[Activity]
Reprint all records below exactly. No images.

[Extracted information]

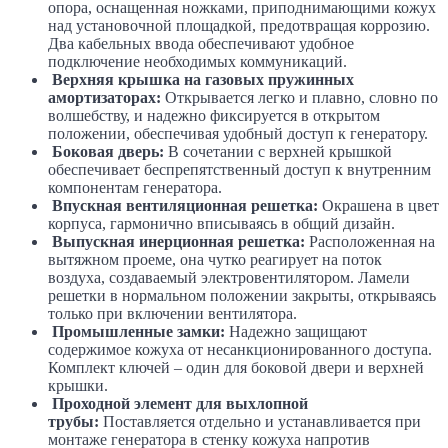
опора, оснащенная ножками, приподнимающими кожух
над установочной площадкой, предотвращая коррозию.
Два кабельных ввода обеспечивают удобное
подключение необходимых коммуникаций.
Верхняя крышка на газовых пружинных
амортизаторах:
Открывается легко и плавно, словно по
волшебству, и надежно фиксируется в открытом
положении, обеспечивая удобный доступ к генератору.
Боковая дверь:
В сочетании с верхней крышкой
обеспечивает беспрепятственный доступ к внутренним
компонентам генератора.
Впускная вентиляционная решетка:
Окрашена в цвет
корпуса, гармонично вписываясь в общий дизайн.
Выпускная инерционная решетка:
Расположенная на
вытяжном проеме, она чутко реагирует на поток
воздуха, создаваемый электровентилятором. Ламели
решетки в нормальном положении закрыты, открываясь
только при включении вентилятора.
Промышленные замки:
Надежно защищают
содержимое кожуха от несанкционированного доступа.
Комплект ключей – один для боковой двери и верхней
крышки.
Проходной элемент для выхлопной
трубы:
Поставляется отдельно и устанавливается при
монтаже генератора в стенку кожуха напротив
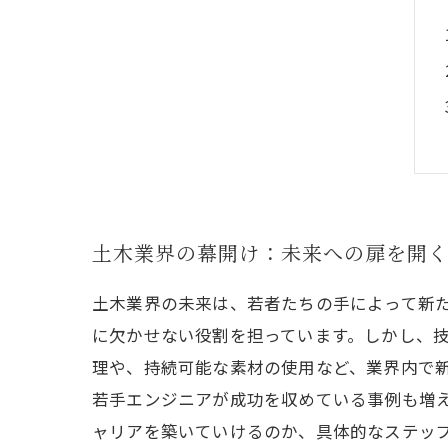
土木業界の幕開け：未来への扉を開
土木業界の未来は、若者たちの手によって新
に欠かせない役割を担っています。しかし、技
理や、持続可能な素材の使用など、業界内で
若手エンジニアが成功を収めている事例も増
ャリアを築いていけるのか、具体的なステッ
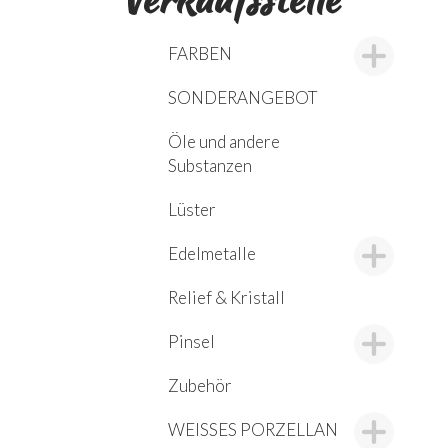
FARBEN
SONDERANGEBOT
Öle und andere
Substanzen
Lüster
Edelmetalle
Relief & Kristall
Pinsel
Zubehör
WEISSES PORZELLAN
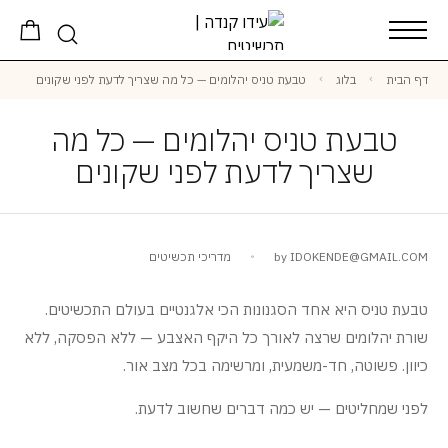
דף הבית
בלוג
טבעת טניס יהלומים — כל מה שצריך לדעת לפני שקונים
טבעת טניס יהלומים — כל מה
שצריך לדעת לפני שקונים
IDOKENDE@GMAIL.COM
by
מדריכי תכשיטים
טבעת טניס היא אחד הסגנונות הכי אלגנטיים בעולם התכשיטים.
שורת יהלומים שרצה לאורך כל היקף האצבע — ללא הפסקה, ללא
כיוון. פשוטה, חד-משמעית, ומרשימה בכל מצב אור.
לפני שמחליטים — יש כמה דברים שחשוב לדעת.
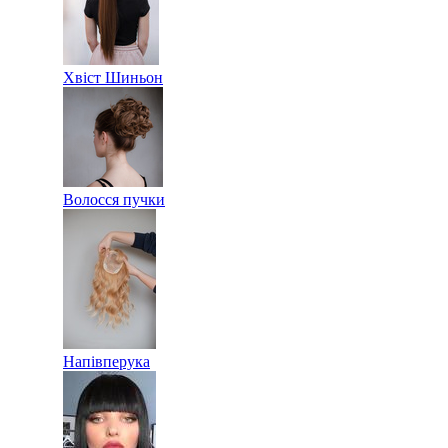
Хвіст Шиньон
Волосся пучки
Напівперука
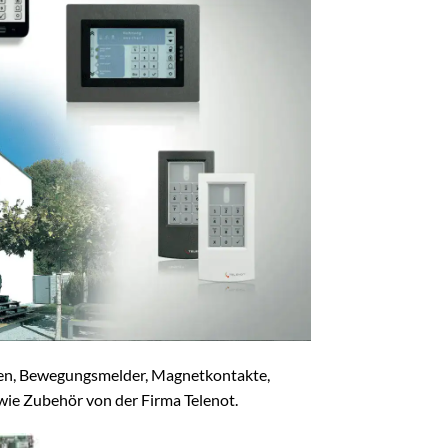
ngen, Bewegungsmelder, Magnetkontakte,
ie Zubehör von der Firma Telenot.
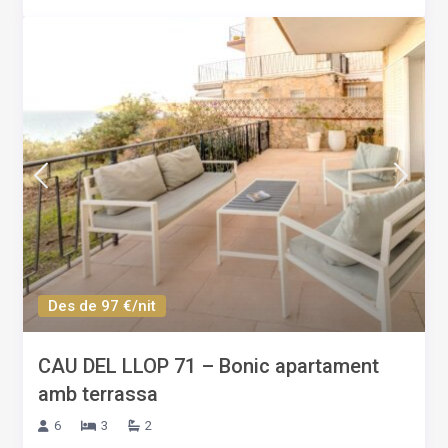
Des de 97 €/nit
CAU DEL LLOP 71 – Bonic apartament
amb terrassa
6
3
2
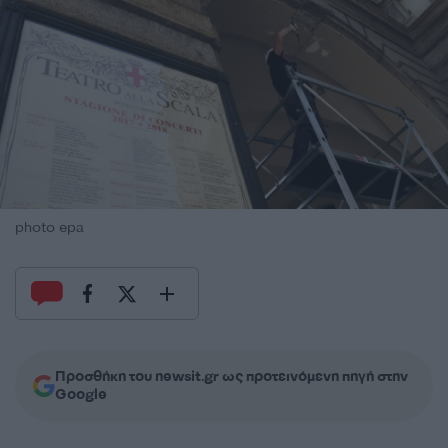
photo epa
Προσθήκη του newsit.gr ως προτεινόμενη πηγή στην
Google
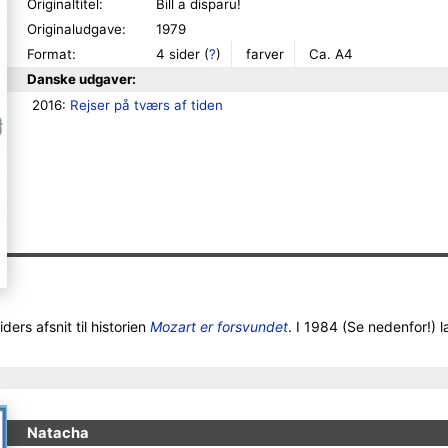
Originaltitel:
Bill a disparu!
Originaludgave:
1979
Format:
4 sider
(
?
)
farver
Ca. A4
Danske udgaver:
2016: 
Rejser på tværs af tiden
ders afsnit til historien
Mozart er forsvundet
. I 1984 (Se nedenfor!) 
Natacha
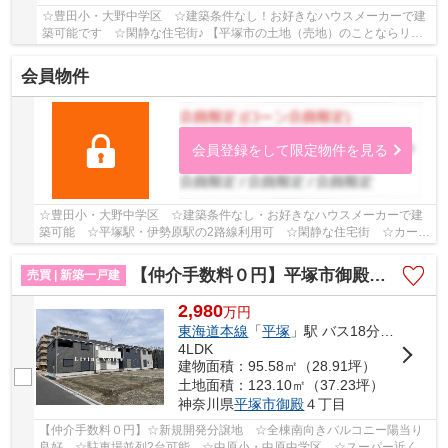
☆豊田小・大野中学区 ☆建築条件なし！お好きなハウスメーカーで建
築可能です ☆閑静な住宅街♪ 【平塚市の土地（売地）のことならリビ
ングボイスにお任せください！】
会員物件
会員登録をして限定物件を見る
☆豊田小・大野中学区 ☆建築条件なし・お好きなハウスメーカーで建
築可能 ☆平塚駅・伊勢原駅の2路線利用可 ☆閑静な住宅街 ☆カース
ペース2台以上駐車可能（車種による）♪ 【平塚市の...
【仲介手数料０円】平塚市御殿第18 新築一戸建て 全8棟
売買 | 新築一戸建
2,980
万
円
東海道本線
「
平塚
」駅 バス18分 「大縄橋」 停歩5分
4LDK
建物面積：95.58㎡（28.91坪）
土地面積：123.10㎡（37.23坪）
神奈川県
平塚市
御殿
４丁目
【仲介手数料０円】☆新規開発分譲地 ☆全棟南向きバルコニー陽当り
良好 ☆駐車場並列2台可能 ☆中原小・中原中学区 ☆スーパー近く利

[Solution to the exercise]
опора, оснащенная ножками, приподнимающими кожух
над установочной площадкой, предотвращая коррозию.
Два кабельных ввода обеспечивают удобное
подключение необходимых коммуникаций.
Верхняя крышка на газовых пружинных
амортизаторах:
Открывается легко и плавно, словно по
волшебству, и надежно фиксируется в открытом
положении, обеспечивая удобный доступ к генератору.
Боковая дверь:
В сочетании с верхней крышкой
обеспечивает беспрепятственный доступ к внутренним
компонентам генератора.
Впускная вентиляционная решетка:
Окрашена в цвет
корпуса, гармонично вписываясь в общий дизайн.
Выпускная инерционная решетка:
Расположенная на
вытяжном проеме, она чутко реагирует на поток
воздуха, создаваемый электровентилятором. Ламели
решетки в нормальном положении закрыты, открываясь
только при включении вентилятора.
Промышленные замки:
Надежно защищают
содержимое кожуха от несанкционированного доступа.
Комплект ключей – один для боковой двери и верхней
крышки.
Проходной элемент для выхлопной
трубы:
Поставляется отдельно и устанавливается при
монтаже генератора в стенку кожуха напротив
土木業界の幕開け：未来への扉を開
土木業界の未来は、若者たちの手によって新
に欠かせない役割を担っています。しかし、技
理や、持続可能な素材の使用など、業界内で
若手エンジニアが成功を収めている事例も増
ャリアを築いていけるのか、具体的なステッ
FARBEN
SONDERANGEBOT
Öle und andere
Substanzen
Lüster
Edelmetalle
Relief & Kristall
Pinsel
Zubehör
WEISSES PORZELLAN
דף הבית
בלוג
טבעת טניס יהלומים — כל מה שצריך לדעת לפני שקונים
טבעת טניס יהלומים — כל מה
שצריך לדעת לפני שקונים
IDOKENDE@GMAIL.COM
by
מדריכי תכשיטים
טבעת טניס היא אחד הסגנונות הכי אלגנטיים בעולם התכשיטים.
שורת יהלומים שרצה לאורך כל היקף האצבע — ללא הפסקה, ללא
כיוון. פשוטה, חד-משמעית, ומרשימה בכל מצב אור.
לפני שמחליטים — יש כמה דברים שחשוב לדעת.
Хвіст Шиньон
Волосся пучки
Напівперука
ngen, Bewegungsmelder, Magnetkontakte,
ie Zubehör von der Firma Telenot.
Des de 97 €/nit
CAU DEL LLOP 71 – Bonic apartament
amb terrassa
6
3
2
photo epa
Προσθήκη του newsit.gr ως προτεινόμενη πηγή στην
Google
Originaltitel:
Bill a disparu!
Originaludgave:
1979
Format:
4 sider
(
?
)
farver
Ca. A4
Danske udgaver:
2016: 
Rejser på tværs af tiden
ders afsnit til historien
Mozart er forsvundet
. I 1984 (Se nedenfor!) 
Natacha
☆豊田小・大野中学区 ☆建築条件なし！お好きなハウスメーカーで建
築可能です ☆閑静な住宅街♪ 【平塚市の土地（売地）のことならリビ
ングボイスにお任せください！】
会員物件
会員登録をして限定物件を見る
☆豊田小・大野中学区 ☆建築条件なし・お好きなハウスメーカーで建
築可能 ☆平塚駅・伊勢原駅の2路線利用可 ☆閑静な住宅街 ☆カース
ペース2台以上駐車可能（車種による）♪ 【平塚市の...
【仲介手数料０円】平塚市御殿第18 新築一戸建て 全8棟
売買 | 新築一戸建
2,980
万
円
東海道本線
「
平塚
」駅 バス18分 「大縄橋」 停歩5分
4LDK
建物面積：95.58㎡（28.91坪）
土地面積：123.10㎡（37.23坪）
神奈川県
平塚市
御殿
４丁目
【仲介手数料０円】☆新規開発分譲地 ☆全棟南向きバルコニー陽当り
良好 ☆駐車場並列2台可能 ☆中原小・中原中学区 ☆スーパー近く利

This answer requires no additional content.